> [WORK REQUIRED]:
Every line in the records below that holds "grâce" must be identified and copied.
[[ DATA TO PROCESS open ]]
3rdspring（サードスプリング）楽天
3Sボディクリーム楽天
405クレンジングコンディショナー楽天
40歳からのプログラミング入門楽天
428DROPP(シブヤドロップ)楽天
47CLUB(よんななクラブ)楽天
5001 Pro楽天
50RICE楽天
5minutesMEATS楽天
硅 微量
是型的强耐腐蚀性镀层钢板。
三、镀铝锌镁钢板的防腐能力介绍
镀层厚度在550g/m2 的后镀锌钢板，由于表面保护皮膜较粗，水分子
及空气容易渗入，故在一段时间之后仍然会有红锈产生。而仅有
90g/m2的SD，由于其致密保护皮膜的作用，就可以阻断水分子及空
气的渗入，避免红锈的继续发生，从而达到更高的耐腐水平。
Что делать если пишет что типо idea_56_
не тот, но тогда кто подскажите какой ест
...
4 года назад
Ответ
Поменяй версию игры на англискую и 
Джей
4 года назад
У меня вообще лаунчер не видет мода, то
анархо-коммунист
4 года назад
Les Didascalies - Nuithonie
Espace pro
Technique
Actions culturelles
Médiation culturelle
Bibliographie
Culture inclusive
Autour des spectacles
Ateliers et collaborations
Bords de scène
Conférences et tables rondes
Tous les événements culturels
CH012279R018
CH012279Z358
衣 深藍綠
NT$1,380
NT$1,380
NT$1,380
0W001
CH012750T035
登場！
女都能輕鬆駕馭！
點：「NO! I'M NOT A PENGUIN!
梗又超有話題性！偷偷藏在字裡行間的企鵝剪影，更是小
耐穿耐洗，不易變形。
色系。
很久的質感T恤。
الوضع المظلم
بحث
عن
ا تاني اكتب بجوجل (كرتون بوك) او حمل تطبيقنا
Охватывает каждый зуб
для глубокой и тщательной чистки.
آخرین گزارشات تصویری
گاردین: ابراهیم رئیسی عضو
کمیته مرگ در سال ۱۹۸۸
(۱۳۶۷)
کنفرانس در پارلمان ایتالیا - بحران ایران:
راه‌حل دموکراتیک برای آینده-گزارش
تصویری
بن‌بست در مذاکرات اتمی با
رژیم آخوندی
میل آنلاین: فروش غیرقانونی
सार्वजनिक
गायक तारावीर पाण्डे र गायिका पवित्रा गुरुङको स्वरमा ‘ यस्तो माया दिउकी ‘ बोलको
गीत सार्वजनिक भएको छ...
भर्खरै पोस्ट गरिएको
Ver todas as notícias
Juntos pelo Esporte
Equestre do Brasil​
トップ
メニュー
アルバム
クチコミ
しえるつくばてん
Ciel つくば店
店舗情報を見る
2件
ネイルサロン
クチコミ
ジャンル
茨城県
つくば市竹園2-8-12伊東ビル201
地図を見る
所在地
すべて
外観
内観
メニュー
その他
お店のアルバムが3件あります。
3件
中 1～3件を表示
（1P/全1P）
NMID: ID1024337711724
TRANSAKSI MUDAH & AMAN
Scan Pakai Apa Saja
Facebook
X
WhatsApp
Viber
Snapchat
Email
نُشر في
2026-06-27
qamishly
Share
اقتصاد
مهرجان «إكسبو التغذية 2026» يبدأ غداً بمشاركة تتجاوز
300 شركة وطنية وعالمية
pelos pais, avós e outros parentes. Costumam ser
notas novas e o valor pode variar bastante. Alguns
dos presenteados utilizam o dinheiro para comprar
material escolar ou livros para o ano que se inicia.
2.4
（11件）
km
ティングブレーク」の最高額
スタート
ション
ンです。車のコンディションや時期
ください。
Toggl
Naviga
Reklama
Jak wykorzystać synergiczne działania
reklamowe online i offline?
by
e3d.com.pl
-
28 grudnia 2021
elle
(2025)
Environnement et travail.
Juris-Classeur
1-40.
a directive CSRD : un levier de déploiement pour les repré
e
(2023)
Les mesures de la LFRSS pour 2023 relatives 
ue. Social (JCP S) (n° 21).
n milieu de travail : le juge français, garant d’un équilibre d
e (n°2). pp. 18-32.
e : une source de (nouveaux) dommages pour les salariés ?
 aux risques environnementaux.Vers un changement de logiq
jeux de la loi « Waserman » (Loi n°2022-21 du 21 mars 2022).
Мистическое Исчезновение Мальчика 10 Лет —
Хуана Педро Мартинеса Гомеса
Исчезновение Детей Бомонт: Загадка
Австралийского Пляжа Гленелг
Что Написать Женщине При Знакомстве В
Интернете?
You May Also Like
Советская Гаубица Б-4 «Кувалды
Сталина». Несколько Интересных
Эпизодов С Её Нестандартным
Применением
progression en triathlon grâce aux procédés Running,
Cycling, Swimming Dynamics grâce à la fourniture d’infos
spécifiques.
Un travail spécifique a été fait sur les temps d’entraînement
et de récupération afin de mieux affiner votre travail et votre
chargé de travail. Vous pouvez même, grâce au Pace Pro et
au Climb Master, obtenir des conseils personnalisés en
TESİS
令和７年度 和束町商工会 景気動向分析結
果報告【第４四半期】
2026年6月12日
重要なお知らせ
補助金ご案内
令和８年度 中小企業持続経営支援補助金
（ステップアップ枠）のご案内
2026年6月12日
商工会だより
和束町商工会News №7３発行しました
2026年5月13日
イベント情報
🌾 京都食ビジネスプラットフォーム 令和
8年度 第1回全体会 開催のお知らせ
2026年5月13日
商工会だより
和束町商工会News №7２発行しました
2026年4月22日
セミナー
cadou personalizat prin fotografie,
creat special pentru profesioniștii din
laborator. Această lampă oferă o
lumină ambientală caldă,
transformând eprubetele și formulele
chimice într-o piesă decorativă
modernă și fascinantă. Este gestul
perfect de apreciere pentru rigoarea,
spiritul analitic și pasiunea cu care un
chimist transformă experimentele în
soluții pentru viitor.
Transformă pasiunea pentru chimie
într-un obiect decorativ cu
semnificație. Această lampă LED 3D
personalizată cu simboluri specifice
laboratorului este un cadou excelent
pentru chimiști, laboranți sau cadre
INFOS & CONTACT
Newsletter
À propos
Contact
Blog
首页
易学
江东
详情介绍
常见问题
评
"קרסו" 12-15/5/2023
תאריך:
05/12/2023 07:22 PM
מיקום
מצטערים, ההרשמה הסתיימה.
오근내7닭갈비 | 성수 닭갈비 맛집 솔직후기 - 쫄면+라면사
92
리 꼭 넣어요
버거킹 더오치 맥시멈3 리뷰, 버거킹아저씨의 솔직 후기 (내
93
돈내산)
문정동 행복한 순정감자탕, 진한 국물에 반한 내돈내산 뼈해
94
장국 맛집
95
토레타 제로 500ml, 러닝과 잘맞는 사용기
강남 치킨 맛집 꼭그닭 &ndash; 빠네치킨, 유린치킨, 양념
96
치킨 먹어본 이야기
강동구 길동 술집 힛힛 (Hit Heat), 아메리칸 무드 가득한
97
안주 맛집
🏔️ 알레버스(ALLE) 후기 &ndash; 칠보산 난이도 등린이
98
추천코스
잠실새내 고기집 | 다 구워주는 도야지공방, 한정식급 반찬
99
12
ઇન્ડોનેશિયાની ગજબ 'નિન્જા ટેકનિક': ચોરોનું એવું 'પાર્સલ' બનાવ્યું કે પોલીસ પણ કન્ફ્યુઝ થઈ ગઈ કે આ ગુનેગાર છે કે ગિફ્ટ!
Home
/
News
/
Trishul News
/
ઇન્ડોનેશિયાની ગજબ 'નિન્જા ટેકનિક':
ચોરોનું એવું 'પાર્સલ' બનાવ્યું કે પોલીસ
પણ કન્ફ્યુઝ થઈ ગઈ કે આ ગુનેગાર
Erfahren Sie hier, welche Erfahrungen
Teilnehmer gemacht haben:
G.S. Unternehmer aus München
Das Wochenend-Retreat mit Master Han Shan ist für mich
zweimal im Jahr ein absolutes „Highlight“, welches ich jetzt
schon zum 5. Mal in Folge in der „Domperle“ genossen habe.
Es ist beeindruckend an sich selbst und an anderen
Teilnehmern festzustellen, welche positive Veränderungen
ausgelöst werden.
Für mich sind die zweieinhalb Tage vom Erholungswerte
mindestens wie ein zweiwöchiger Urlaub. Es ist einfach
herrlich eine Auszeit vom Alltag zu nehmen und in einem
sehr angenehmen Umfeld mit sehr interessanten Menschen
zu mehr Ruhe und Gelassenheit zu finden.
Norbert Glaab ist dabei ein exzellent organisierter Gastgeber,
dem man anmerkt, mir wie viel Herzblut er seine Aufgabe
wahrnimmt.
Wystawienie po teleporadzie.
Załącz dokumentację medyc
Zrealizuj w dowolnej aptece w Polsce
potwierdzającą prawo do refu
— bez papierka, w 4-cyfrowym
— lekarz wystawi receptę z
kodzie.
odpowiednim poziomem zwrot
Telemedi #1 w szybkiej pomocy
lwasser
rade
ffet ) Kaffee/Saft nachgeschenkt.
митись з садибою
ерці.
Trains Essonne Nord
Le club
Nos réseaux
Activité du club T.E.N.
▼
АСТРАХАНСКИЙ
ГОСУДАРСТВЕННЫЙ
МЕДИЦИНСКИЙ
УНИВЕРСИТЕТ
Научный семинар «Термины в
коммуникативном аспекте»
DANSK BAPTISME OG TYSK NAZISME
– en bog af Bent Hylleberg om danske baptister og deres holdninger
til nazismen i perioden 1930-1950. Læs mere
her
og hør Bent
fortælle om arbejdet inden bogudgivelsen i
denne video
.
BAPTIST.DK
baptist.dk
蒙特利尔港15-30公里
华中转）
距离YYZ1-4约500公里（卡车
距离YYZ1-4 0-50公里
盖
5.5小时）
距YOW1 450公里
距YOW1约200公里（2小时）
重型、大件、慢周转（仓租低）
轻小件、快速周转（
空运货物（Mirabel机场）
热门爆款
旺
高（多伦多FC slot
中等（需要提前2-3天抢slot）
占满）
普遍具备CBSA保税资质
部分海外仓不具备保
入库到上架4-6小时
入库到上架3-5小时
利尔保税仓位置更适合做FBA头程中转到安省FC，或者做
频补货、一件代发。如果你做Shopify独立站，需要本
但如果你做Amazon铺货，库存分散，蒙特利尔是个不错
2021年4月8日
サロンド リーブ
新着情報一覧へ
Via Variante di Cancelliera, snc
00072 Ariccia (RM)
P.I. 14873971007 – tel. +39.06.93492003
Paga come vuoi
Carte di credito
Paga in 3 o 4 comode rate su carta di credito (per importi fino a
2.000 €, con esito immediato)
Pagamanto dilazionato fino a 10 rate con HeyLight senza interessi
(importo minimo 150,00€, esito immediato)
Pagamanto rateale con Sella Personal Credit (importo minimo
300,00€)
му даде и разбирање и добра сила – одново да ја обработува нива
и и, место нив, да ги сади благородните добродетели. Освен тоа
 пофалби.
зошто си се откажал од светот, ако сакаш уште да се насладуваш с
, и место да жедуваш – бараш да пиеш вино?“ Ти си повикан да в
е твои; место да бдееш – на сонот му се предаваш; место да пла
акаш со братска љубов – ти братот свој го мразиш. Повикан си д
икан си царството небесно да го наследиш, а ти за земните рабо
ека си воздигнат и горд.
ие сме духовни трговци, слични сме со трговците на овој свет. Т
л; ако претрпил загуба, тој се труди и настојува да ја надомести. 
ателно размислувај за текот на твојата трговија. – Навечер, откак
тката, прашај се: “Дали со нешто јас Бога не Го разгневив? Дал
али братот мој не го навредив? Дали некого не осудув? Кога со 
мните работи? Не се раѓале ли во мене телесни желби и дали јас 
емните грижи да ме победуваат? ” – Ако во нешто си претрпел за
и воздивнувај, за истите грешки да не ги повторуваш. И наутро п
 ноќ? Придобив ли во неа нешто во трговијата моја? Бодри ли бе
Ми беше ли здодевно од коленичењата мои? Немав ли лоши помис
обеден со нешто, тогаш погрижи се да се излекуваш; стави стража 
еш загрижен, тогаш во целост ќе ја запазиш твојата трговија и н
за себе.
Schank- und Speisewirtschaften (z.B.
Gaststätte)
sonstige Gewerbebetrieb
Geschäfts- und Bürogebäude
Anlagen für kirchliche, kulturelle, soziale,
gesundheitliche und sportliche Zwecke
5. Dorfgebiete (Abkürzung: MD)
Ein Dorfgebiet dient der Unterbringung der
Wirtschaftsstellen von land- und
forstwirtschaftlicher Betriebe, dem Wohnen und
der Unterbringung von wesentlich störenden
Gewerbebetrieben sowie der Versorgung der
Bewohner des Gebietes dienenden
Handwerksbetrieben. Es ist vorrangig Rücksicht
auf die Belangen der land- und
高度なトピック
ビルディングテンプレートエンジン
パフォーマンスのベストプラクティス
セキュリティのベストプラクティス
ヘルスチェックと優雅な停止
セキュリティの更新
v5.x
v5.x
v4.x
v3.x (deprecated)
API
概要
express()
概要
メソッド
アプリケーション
[[ DATA TO PROCESS closed ]]
> [ANSWER FOR THE TASK]:
progression en triathlon grâce aux procédés Running,
Cycling, Swimming Dynamics grâce à la fourniture d’infos
chargé de travail. Vous pouvez même, grâce au Pace Pro et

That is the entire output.